In the past three months, agents with the Attorney General's Firearms Division have used the state's criminal history records to identify individuals who illegally possess one or more firearms. Specifically, agents are using court records and DOJ databases to identify individuals who illegally possess a firearm due to a felony conviction, domestic violence restraining order or mental health report declaring them a danger to themselves or others.
After identifying the most dangerous of these individuals, DOJ agents obtain search and arrest warrants, notify local law enforcement that they will be serving these warrants and invite the local agencies as well as agents from the federal Bureau of Alcohol, Tobacco and Firearms to participate.
As of Sunday, the Department of Justice has identified more than 260 individuals, arrested 20 and seized more than 120 weapons. Individuals arrested have had an average of four firearms in their possession.
More than 40 percent of the individuals arrested/identified for being in the illegal possession of weapons were prohibited from possessing firearms because of a domestic violence conviction or restraining order.

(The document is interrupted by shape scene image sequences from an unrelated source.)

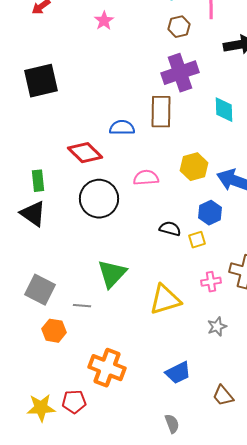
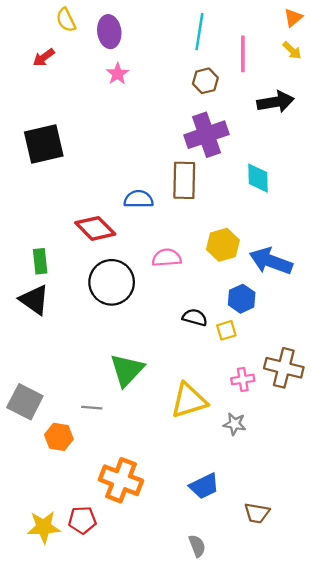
gray square: (40, 290) -> (25, 402), moved
gray star: (217, 327) -> (235, 424), moved, turned 30
brown trapezoid: (223, 396) -> (257, 513), turned -40

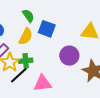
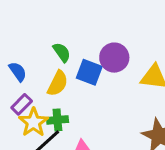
purple circle: (69, 56) -> (114, 58), moved

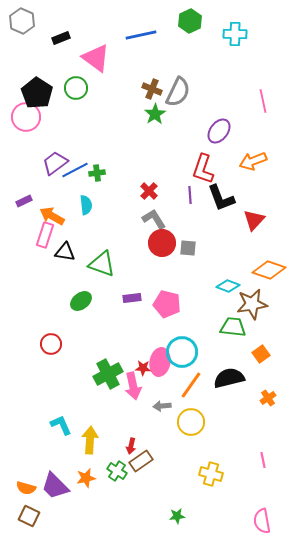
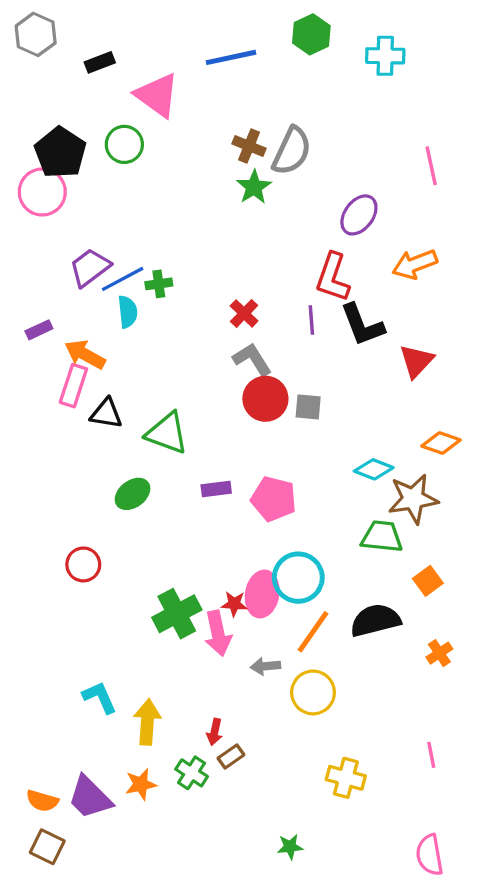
cyan semicircle: (86, 205) -> (128, 312), moved
orange diamond: (269, 270) -> (441, 443), size x0.7
brown rectangle: (141, 461) -> (231, 756), size x0.7

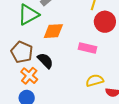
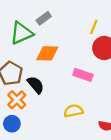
yellow semicircle: (95, 80) -> (73, 111), moved

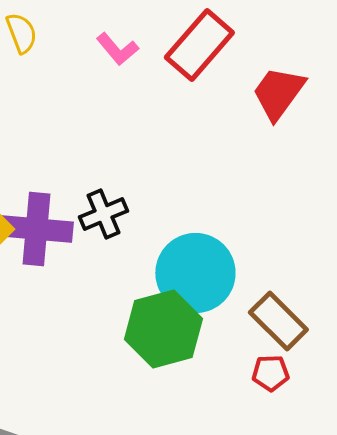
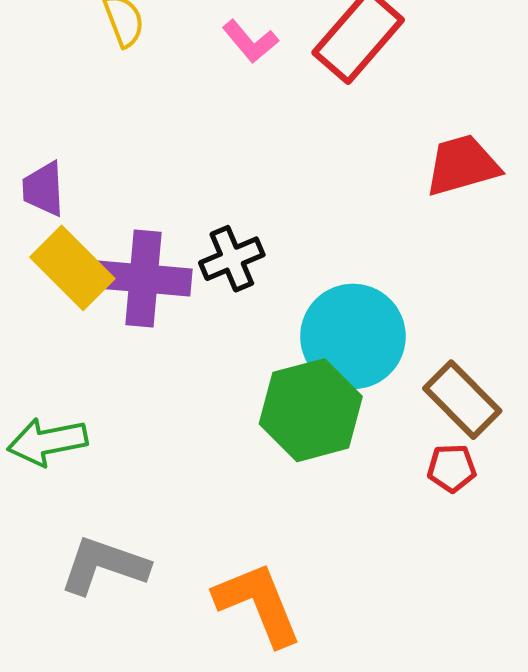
red trapezoid: (278, 93) -> (462, 165), moved, turned 38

The "Armed and Prohibited" program was created by SB 950, sponsored by the Attorney General and the California State Sheriffs Association and authored by Sen. Jim Brulte, R-Rancho Cucamonga. Signed by Gov. Gray Davis last year, the bill went into effect July 1, 2002.
Lockyer has designated two teams of five agents each to identify and arrest the "worst of the worst" individuals who are "Armed and Prohibited." By the end of the year, he expects to have 15 agents who determine which individuals they should target based on the number of weapons they own and the seriousness of their prohibiting offense.
The Department of Justice plans to create a database to automatically cross-reference the names of individuals owning guns with court convictions, domestic violence restraining orders and records of individuals deemed a danger to themselves or others. Lockyer estimates that such a database would initially contain 170,000 names, and that 17,000 will be added each year.
The "Armed and Prohibited" database will be available to all California law enforcement agencies, whose officers then will be able to determine whether an individual is "armed and prohibited," by entering an individual's name.
"Not only will the database assist officers in their ability to disarm individuals who illegally possess firearms," Lockyer said, "it also will ensure that officers possess critical information for their own safety when they make traffic stops or arrive at the scene of a domestic violence disturbance."